Die im Journal of Personality and Social Psychology veröffentlichte Studie zeigt jedoch, dass Erwachsene mit Bindungsangst nur dann zu Fehlern neigen, wenn sie die Person, die die Informationen weitergibt, sehen können – nicht aber, wenn sie die gleichen Informationen lesen oder hören.

Erinnerungsfehler bei bindungsängstlichen Menschen

Ein Teil der Studienteilnehmer wurde nach dem Zufallsprinzip angewiesen, sich ein 20-minütiges Video einer Frau anzusehen, die entweder über ihre turbulente Trennung von einem Mann oder über ein anderes Thema wie einen Einkaufsbummel oder die Ökologie der kalifornischen Feuchtgebiete sprach. Die anderen Teilnehmer bekamen die gleichen Informationen nur als Tonaufnahme oder durch das Lesen einer Abschrift. Alle Gruppen absolvierten unmittelbar nach Erhalt der Informationen einen Gedächtnistest, unabhängig davon, wie die Informationen vermittelt wurden.

Hudson, Psychologieprofessor an der SMU sagt, dass der Anblick des Sprechers ein Faktor bei der Verzerrung des Gedächtnisses sein könnte, da hochgradig bindungsängstliche Menschen dazu neigen, Mimik und Gesichtsausdruck übermäßig aufmerksam zu beobachten. Sie neigen auch dazu, die wahrgenommenen emotionalen Zustände anderer falsch einzuschätzen, sagt er.

„Wir glauben, dass hochgradig bindungsängstliche Personen wahrscheinlich intensiv analysieren, was in den Videos, die wir ihnen gezeigt haben, gesagt wird“, so Hudson. „Ihre eigenen Gedanken und Gefühle über das Video könnten in ihrem Kopf mit dem tatsächlichen Inhalt des Videos ‚verwechselt‘ worden sein. Daher hatten sie falsche Erinnerungen, als wir ihnen einen Test zum Inhalt des Videos vorlegten“.

Diese Ergebnisse, so Hudson, veranschaulichen, wie unsere Persönlichkeiten unsere Gedächtnisleistung beeinflussen können.
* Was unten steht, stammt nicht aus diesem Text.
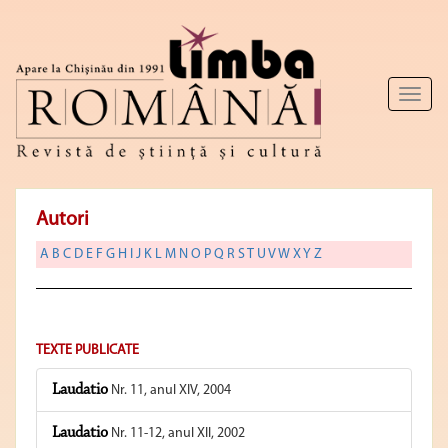
Toggl
naviga
Autori
A
B
C
D
E
F
G
H
I
J
K
L
M
N
O
P
Q
R
S
T
U
V
W
X
Y
Z
TEXTE PUBLICATE
Laudatio
Nr. 11, anul XIV, 2004
Laudatio
Nr. 11-12, anul XII, 2002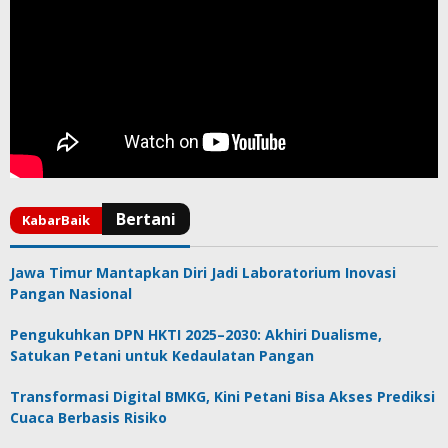
Jawa Timur Mantapkan Diri Jadi Laboratorium Inovasi
Pangan Nasional
Pengukuhkan DPN HKTI 2025–2030: Akhiri Dualisme,
Satukan Petani untuk Kedaulatan Pangan
Transformasi Digital BMKG, Kini Petani Bisa Akses Prediksi
Cuaca Berbasis Risiko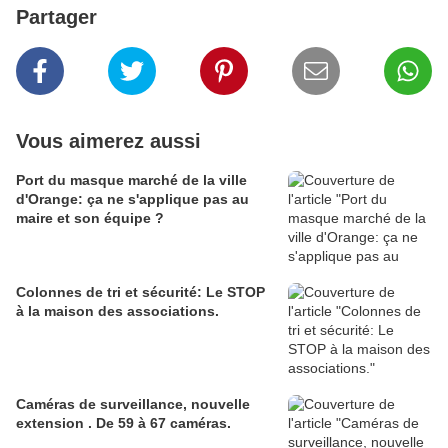
Partager
Vous aimerez aussi
Port du masque marché de la ville
d'Orange: ça ne s'applique pas au
maire et son équipe ?
Colonnes de tri et sécurité: Le STOP
à la maison des associations.
Caméras de surveillance, nouvelle
extension . De 59 à 67 caméras.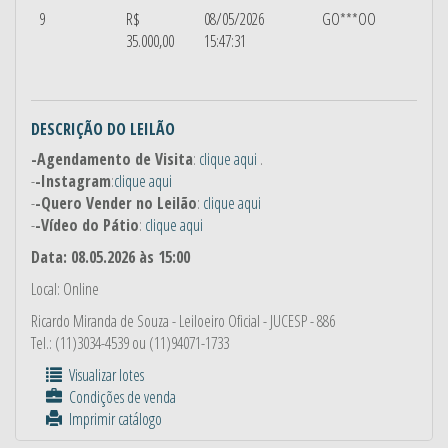
9
R$
08/05/2026
GO***OO
35.000,00
15:47:31
DESCRIÇÃO DO LEILÃO
-Agendamento de Visita
:
clique aqui
.
-
-Instagram
:
clique aqui
-
-Quero Vender no Leilão
:
clique aqui
-
-Vídeo do Pátio
:
clique aqui
Data: 08.05.2026 às 15:00
Local: Online
Ricardo Miranda de Souza
- Leiloeiro Oficial - JUCESP - 886
Tel.: (11)3034-4539 ou (11)94071-1733
Visualizar lotes
Condições de venda
Imprimir catálogo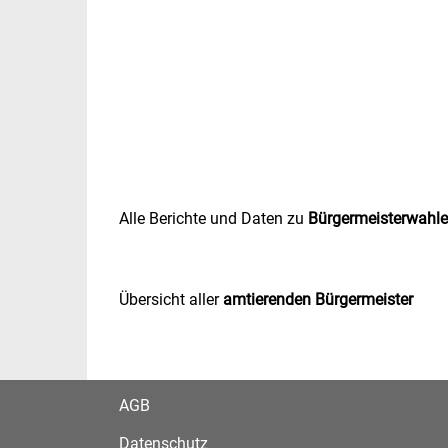
Alle Berichte und Daten zu
Bürgermeisterwahl
Übersicht aller
amtierenden Bürgermeister
AGB
Datenschutz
„Es ist wichtig zu verstehen, dass unser Gehirn keine wortwörtlichen Audio- oder Videoclips von Ereignissen speichert, die uns widerfahren sind“, sagte er. „Wenn wir versuchen, eine Erinnerung abzurufen, kombiniert es die gespeicherten Informationen und stellt seine beste Vermutung über das Geschehen an.“

„Wie Sie sich vielleicht vorstellen können, kann dieser Prozess ziemlich fehleranfällig sein“, sagte er.

Bindungsangst

Bindungsangst ist ein potenziell intensives Gefühl, das sich darauf bezieht, wie Menschen Beziehungen eingehen. Menschen mit ausgeprägter Bindungsangst glauben oft, dass sie der Liebe und Fürsorge nicht würdig sind, machen sich große Sorgen, dass sie von anderen Menschen zurückgewiesen werden, und verbringen viel Zeit damit, ihre Beziehungen zu überanalysieren, erklärte Hudson.
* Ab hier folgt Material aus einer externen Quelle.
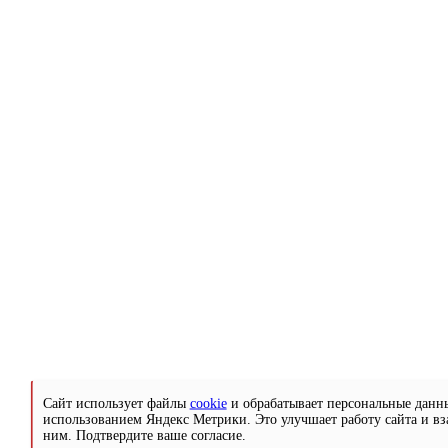
Сайт использует файлы
cookie
и обрабатывает персональные данн
использованием Яндекс Метрики. Это улучшает работу сайта и вз
ним. Подтвердите ваше согласие.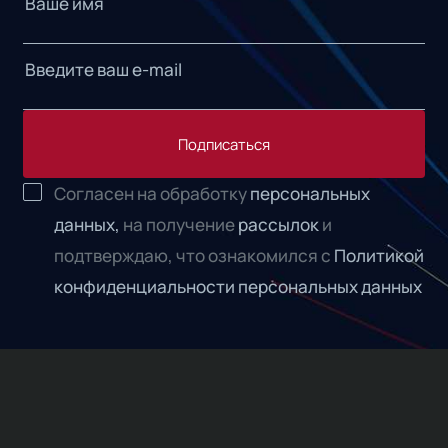
Подписаться
Согласен на обработку
персональных
данных,
на получение
рассылок
и
подтверждаю, что ознакомился с
Политикой
конфиденциальности персональных данных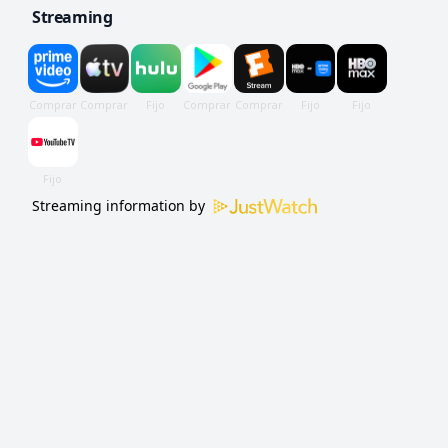
Streaming
Streaming information by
In der Regel entwickelt sich die Bindungsangst in der Kindheit aufgrund einer unbeständigen Beziehung zu einem Elternteil oder einer Betreuungsperson. Sie setzt sich oft bis ins Erwachsenenalter fort.

Frühere Forschungen haben gezeigt, dass Bindungsstile die Wahrscheinlichkeit vorhersagen können, dass eine Person bestimmte Details vergisst, insbesondere solche, die mit Beziehungen zu tun haben. Diese Studie zeigt jedoch, dass Menschen mit Bindungsangst aktiv dazu neigen, sich an Ereignisse oder Details zu erinnern, die nie stattgefunden haben.

Wie bindungsängstliche Erwachsene den Kreislauf durchbrechen können

Laut Hudson könnten Studierende, die sich selbst als bindungsängstlich einschätzen, einen unmittelbaren persönlichen Nutzen aus dieser Studie ziehen, indem sie sich der zwischenmenschlichen Situationen bewusst werden, in denen sie wahrscheinlich falsche Erinnerungen erleben – zum Beispiel bei Online- oder persönlichen Vorlesungen, bei Gesprächen mit Studienkollegen und Freunden oder bei politischen Debatten.

Die Ergänzung von Informationen, die man bei persönlichen Begegnungen erhält, durch Lesen und Zuhören kann die Genauigkeit des Gedächtnisses bei Personen mit einem bindungsängstlichen Beziehungsstil wahrscheinlich verbessern.

Hudson fügte hinzu, dass die meisten Menschen ihre Bindungsangst abmildern möchten, und dass Interventionen ihnen dabei helfen können, was zu einem besseren Wohlbefinden führt. Seine Forschungsergebnisse deuten darauf hin, dass sich die Entwicklung eines sichereren Bindungsstils auch positiv auf die Gedächtnisprozesse auswirken könnte – und er schlägt vor, dies in künftigen Studien zu untersuchen.